Se isso serve de um pouco de alívio (ou para piorar a história?), não é apenas no Brasil que isso ocorre. As últimas duas olimpíadas padecem do mesmo mal: Atenas-2004, apesar da ajuda da União Européia, e Beijing-2008, com o gigantismo da economia chinesa, tiveram gastos vultosos de seus Estados e produziram notórios elefantes brancos. Os extravagantes estádios chineses abrigam de tudo agora, menos eventos esportivos – os governantes podem optar por simplesmente por tudo abaixo e construir shoppings. A China é assim mesmo. Já a Grécia é um exemplo mais trágico, com 21 das 22 estruturas feitas para o evento consideradas desocupadas em 2009. Lembram da crise fiscal da Grécia? Diz-se que muitas das dívidas feitas pelo governo envolvem os jogos de 2004. Esta Olimpíada gerou prejuízos terríveis e comprometeu quase 7% do PIB do país (14 bilhões de dólares). Só comparando, a China gastou 21 bilhões, mas isto representa apenas 0,6% de seu PIB. Querer abraçar o mundo com as pernas, especialmente quando não se tem recursos, pode ser muito perigoso.

A Copa está prevista para seguir esse roteiro. Orçamento elevado (algo como 17 bilhões de reais, e que já está sendo previsto estourar em 120%), com a participação privada esperada mas o gasto final ficando às custas do governo.

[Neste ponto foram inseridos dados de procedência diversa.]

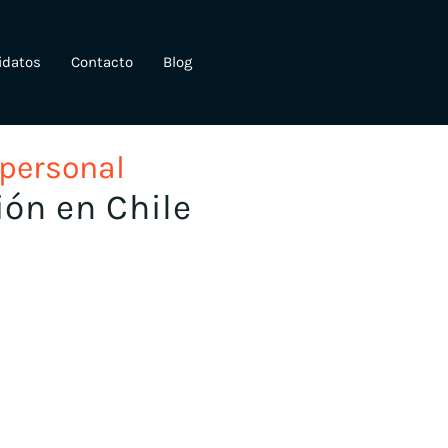
idatos
Contacto
Blog
 personal
ión en Chile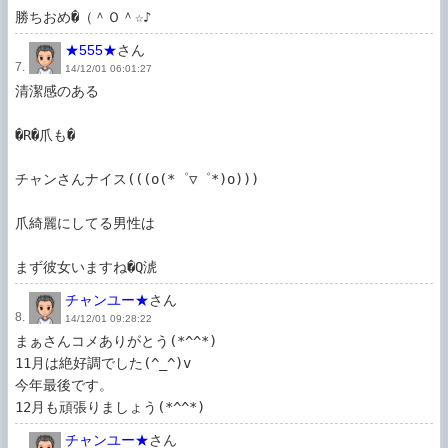
勝ちおめ�（＾Ｏ＾☆♪
★555★
さん
7.
14/12/01 06:01:27
清潔感のある

�R�爪も�

チャンさんナイス(((o(*゜▽゜*)o)))

爪綺麗にしてる男性は

まず彼女いますね�Q淲
チャンユー★
さん
8.
14/12/01 09:28:22
まぁさんコメありがとう(*^^*)

11月は絶好調でした(^_^)v

今年最後です。

12月も頑張りましょう(*^^*)
チャンユー★
さん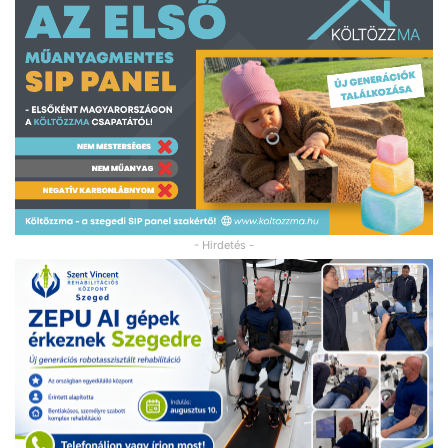
- Hirdetés -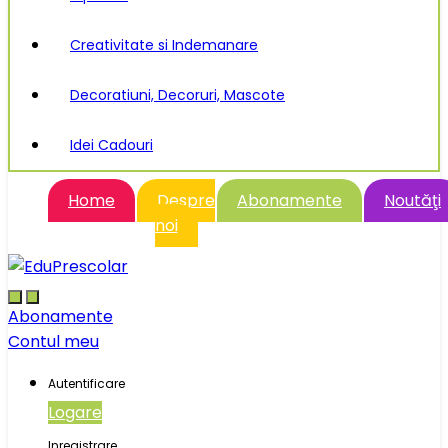
Creativitate si Indemanare
Decoratiuni, Decoruri, Mascote
Idei Cadouri
Home
Despre
Abonamente
Noutăţi
noi
Abonamente
Contul meu
Autentificare
Logare
Inregistrare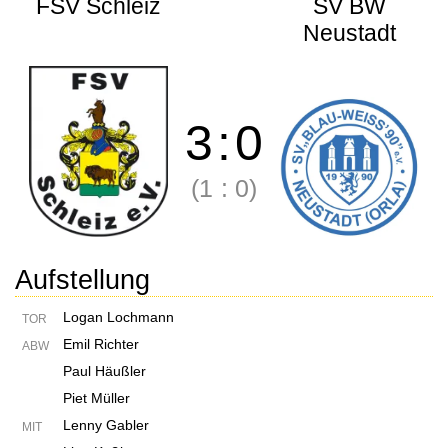
FSV Schleiz
SV BW
Neustadt
3
:
0
(1
:
0)
Aufstellung
Logan Lochmann
TOR
Emil Richter
ABW
Paul Häußler
Piet Müller
Lenny Gabler
MIT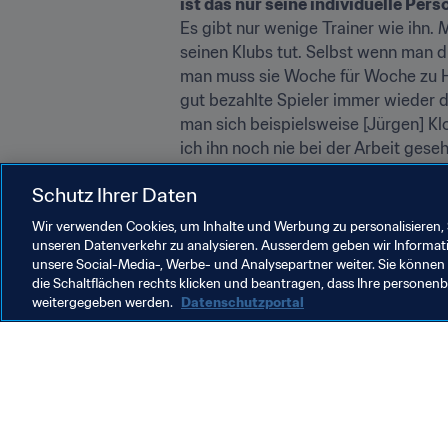
ist das nur seine individuelle Pers
Es gibt nur wenige Trainer wie ihn. 
seinen Klubs tut. Selbst wenn man d
man muss sie Woche für Woche zu Höc
gut bezahlte Spieler immer wieder d
man sich beispielsweise [Jürgen] Klo
ich ihn noch nie bei der Arbeit gese
und sich um alles im Klub kümmern 
Schutz Ihrer Daten
Wir verwenden Cookies, um Inhalte und Werbung zu personalisieren, 
unseren Datenverkehr zu analysieren. Ausserdem geben wir Informat
unsere Social-Media-, Werbe- und Analysepartner weiter. Sie können 
die Schaltflächen rechts klicken und beantragen, dass Ihre persone
weitergegeben werden.
Datenschutzportal
Was die FIFA macht
Besuch
Legal
Alle Na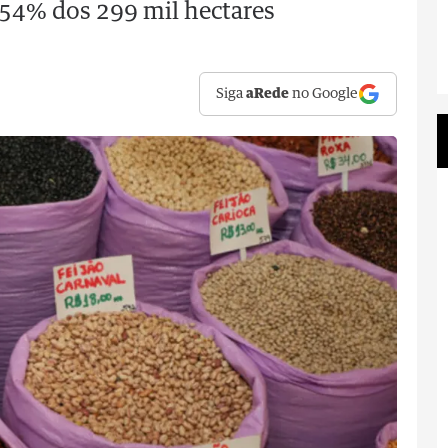
 54% dos 299 mil hectares
Siga
aRede
no Google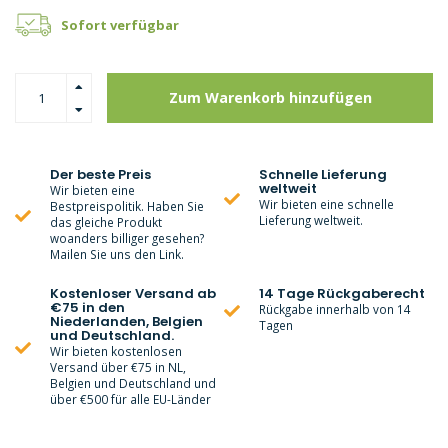
Sofort verfügbar
Zum Warenkorb hinzufügen
Der beste Preis
Schnelle Lieferung
weltweit
Wir bieten eine
Wir bieten eine schnelle
Bestpreispolitik. Haben Sie
Lieferung weltweit.
das gleiche Produkt
woanders billiger gesehen?
Mailen Sie uns den Link.
Kostenloser Versand ab
14 Tage Rückgaberecht
€75 in den
Rückgabe innerhalb von 14
Niederlanden, Belgien
Tagen
und Deutschland.
Wir bieten kostenlosen
Versand über €75 in NL,
Belgien und Deutschland und
über €500 für alle EU-Länder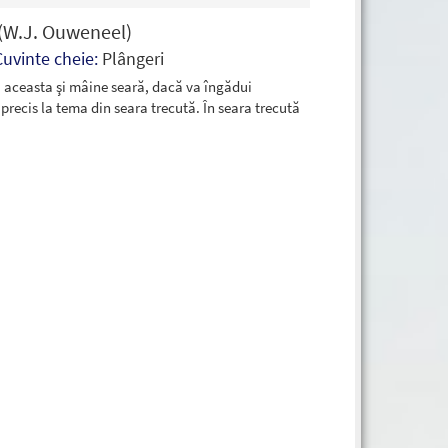
(W.J. Ouweneel)
Cuvinte cheie:
Plângeri
 aceasta şi mâine seară, dacă va îngădui
 precis la tema din seara trecută. În seara trecută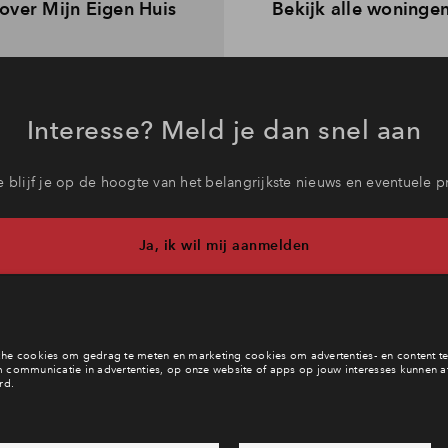
 over Mijn Eigen Huis
Bekijk alle woninge
Interesse? Meld je dan snel aan
 blijf je op de hoogte van het belangrijkste nieuws en eventuele p
Ja, ik wil mij aanmelden
b je een vraag en wil je direct antwoord? Bel ons op
088 - 71221
6 dagen per week beschikbaar (behalve tijdens feestdagen)
vandaag van
09:00 - 18:00 uur
via chat en telefoon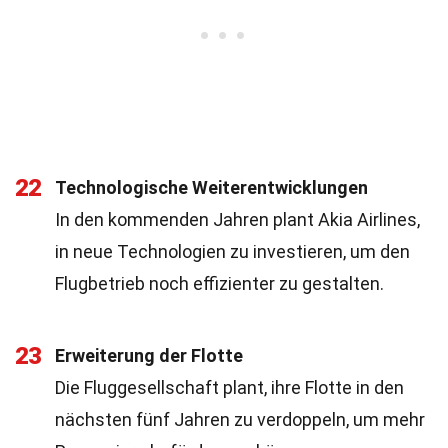
22
Technologische Weiterentwicklungen
In den kommenden Jahren plant Akia Airlines,
in neue Technologien zu investieren, um den
Flugbetrieb noch effizienter zu gestalten.
23
Erweiterung der Flotte
Die Fluggesellschaft plant, ihre Flotte in den
nächsten fünf Jahren zu verdoppeln, um mehr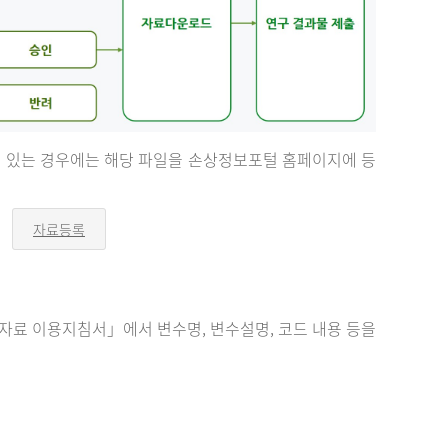
등이 있는 경우에는 해당 파일을 손상정보포털 홈페이지에 등
자료등록
오
른
쪽
화
살
표
료 이용지침서」에서 변수명, 변수설명, 코드 내용 등을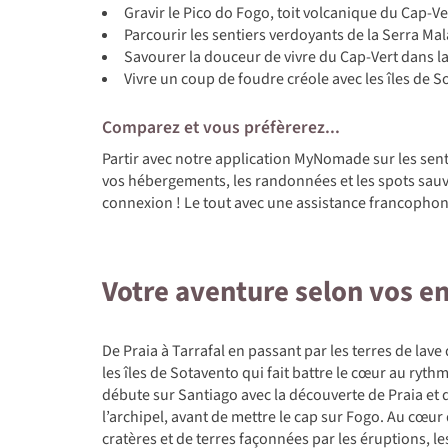
Gravir le Pico do Fogo, toit volcanique du Cap-Ve
Parcourir les sentiers verdoyants de la Serra Mal
Savourer la douceur de vivre du Cap-Vert dans la
Vivre un coup de foudre créole avec les îles de S
Comparez et vous préfèrerez...
Partir avec notre application MyNomade sur les sent
vos hébergements, les randonnées et les spots sa
connexion ! Le tout avec une assistance francopho
Votre aventure selon vos e
De Praia à Tarrafal en passant par les terres de lav
les îles de Sotavento qui fait battre le cœur au ryt
débute sur Santiago avec la découverte de Praia et 
l’archipel, avant de mettre le cap sur Fogo. Au cœur
cratères et de terres façonnées par les éruptions, l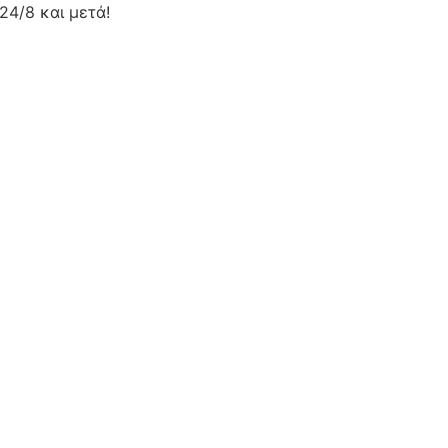
24/8 και μετά!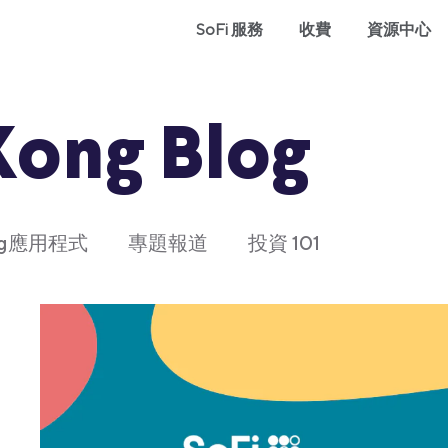
SoFi 服務
收費
資源中心
Kong Blog
ong應用程式
專題報道
投資 101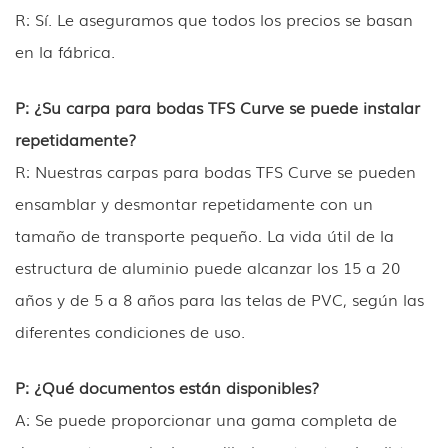
R: Sí. Le aseguramos que todos los precios se basan
en la fábrica.
P: ¿Su carpa para bodas TFS Curve se puede instalar
repetidamente?
R: Nuestras carpas para bodas TFS Curve se pueden
ensamblar y desmontar repetidamente con un
tamaño de transporte pequeño. La vida útil de la
estructura de aluminio puede alcanzar los 15 a 20
años y de 5 a 8 años para las telas de PVC, según las
diferentes condiciones de uso.
P: ¿Qué documentos están disponibles?
A: Se puede proporcionar una gama completa de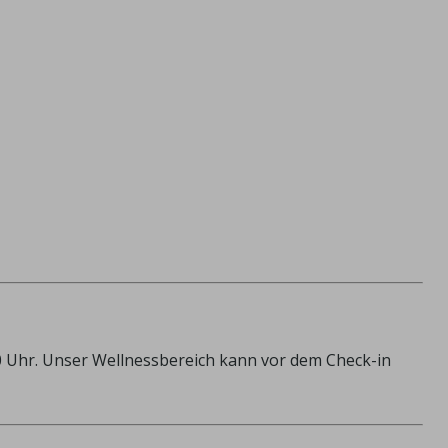
0 Uhr. Unser Wellnessbereich kann vor dem Check-in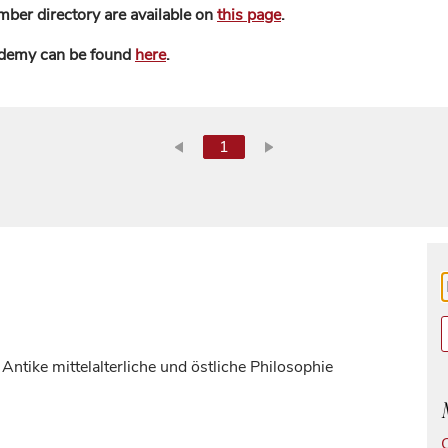
mber directory are available on
this page
.
ademy can be found
here
.
1
 Antike mittelalterliche und östliche Philosophie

As melhorias de infra estrutura, em especial o trem-bala, são por demais custosas, e serão deixados alguns estádios com uso, digamos, limitado. Arenas novíssimas, de padrão internacional, construídas no meio do nada, não poderão ser mantidas por clubes pequenos (mesmo os grandes teriam dificuldades com isso, são todos deficitários). Essa farra com dinheiro público causa até problemas políticos (como na África do Sul). Melhor seria se nem tivesse sido escolhido como sede um país que não tem como arcar com estes gastos (ou o faz sacrificando outras coisas).

Se o Brasil pode aprender algo com os erros dos outros, é que uma política de irresponsabilidade fiscal pode causar problemas sérios e comprometer uma economia. Claro que o caso grego foi atípico, mas o Brasil há pouco tempo não era muito diferente, e não pode planejar gastos tão excêntricos sem uma fiscalização devida e responsabilidade – uma lição de economia doméstica que este não deve esquecer.